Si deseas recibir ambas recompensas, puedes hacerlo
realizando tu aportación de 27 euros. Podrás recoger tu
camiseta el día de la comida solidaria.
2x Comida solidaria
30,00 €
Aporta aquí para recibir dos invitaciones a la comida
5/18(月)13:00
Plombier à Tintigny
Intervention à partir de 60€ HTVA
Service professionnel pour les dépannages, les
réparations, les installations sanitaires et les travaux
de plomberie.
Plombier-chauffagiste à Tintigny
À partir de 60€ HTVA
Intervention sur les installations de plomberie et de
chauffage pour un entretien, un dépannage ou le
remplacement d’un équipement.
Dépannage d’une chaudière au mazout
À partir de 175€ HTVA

= = =

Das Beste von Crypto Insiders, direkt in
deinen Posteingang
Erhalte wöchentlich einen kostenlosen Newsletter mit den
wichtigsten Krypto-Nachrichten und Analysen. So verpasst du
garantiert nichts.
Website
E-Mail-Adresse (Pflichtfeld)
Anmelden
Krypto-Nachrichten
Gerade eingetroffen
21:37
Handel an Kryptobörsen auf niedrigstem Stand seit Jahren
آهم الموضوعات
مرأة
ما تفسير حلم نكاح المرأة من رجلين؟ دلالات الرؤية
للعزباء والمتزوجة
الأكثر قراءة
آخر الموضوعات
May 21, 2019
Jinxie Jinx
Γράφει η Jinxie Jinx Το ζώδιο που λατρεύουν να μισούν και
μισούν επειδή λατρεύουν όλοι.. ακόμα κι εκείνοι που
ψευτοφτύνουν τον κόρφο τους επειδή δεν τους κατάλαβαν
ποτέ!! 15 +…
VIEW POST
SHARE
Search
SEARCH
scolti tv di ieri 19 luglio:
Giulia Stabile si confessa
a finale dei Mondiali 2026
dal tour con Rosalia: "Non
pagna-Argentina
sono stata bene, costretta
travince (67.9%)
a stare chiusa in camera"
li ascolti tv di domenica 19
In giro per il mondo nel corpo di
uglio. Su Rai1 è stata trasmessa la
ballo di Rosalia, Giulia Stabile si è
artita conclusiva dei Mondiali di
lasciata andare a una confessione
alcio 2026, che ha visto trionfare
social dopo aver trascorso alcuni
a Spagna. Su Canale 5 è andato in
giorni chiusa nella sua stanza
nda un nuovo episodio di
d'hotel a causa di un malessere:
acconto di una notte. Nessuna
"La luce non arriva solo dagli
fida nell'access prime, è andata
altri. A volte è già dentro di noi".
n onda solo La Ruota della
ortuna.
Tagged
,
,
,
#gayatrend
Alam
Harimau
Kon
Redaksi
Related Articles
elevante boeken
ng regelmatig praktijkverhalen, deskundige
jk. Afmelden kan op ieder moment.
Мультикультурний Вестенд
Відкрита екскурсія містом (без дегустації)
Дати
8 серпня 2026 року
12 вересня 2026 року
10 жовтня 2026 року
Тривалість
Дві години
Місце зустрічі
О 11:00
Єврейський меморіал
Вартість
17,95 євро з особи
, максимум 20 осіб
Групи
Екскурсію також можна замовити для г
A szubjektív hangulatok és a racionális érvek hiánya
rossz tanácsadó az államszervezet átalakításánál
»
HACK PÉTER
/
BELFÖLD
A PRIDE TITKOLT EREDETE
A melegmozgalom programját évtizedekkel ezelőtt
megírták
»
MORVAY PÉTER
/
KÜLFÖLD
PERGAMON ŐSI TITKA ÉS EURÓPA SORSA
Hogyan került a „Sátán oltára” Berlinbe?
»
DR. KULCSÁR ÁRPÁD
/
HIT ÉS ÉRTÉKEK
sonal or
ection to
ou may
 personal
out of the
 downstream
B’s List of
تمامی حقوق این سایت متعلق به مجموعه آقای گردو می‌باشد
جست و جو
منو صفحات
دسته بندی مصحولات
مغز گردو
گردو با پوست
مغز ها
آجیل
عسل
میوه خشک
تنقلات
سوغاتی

= = =

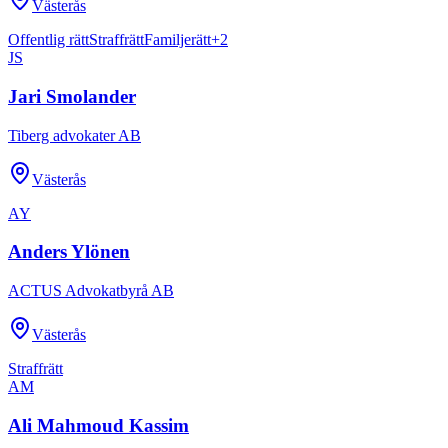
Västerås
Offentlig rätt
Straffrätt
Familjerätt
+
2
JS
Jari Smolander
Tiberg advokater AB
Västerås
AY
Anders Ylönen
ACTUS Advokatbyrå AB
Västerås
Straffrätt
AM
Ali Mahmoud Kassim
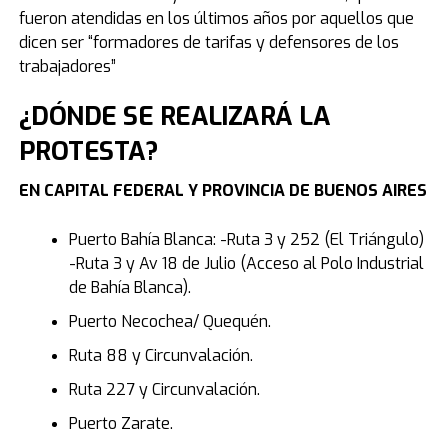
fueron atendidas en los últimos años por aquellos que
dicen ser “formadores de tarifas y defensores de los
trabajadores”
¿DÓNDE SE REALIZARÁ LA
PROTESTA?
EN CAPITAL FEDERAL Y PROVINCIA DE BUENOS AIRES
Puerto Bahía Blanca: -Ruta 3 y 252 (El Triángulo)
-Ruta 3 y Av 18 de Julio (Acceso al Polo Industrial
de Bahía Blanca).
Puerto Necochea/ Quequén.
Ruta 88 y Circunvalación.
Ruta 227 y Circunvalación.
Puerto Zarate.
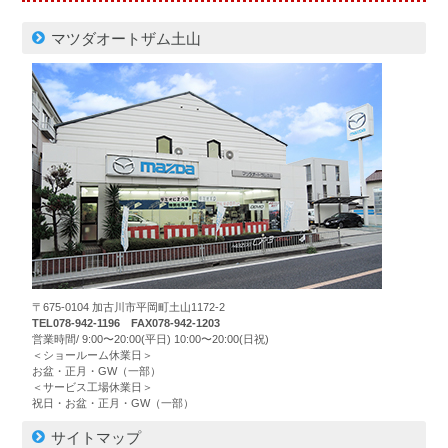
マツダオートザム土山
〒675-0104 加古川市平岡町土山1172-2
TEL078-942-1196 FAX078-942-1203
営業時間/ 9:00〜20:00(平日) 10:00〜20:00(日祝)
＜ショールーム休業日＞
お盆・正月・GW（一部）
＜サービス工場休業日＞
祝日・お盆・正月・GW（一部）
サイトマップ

= = =

● **WORK INSTRUCTION**:
From the entries above, return exactly the line containing "altri. A volte", the line containing "12 вересня 2026 року", and all lines between, and nothing else.

● **EXERCISE RESULT**:
altri. A volte è già dentro di noi".
n onda solo La Ruota della
ortuna.
Tagged
,
,
,
#gayatrend
Alam
Harimau
Kon
Redaksi
Related Articles
elevante boeken
ng regelmatig praktijkverhalen, deskundige
jk. Afmelden kan op ieder moment.
Мультикультурний Вестенд
Відкрита екскурсія містом (без дегустації)
Дати
8 серпня 2026 року
12 вересня 2026 року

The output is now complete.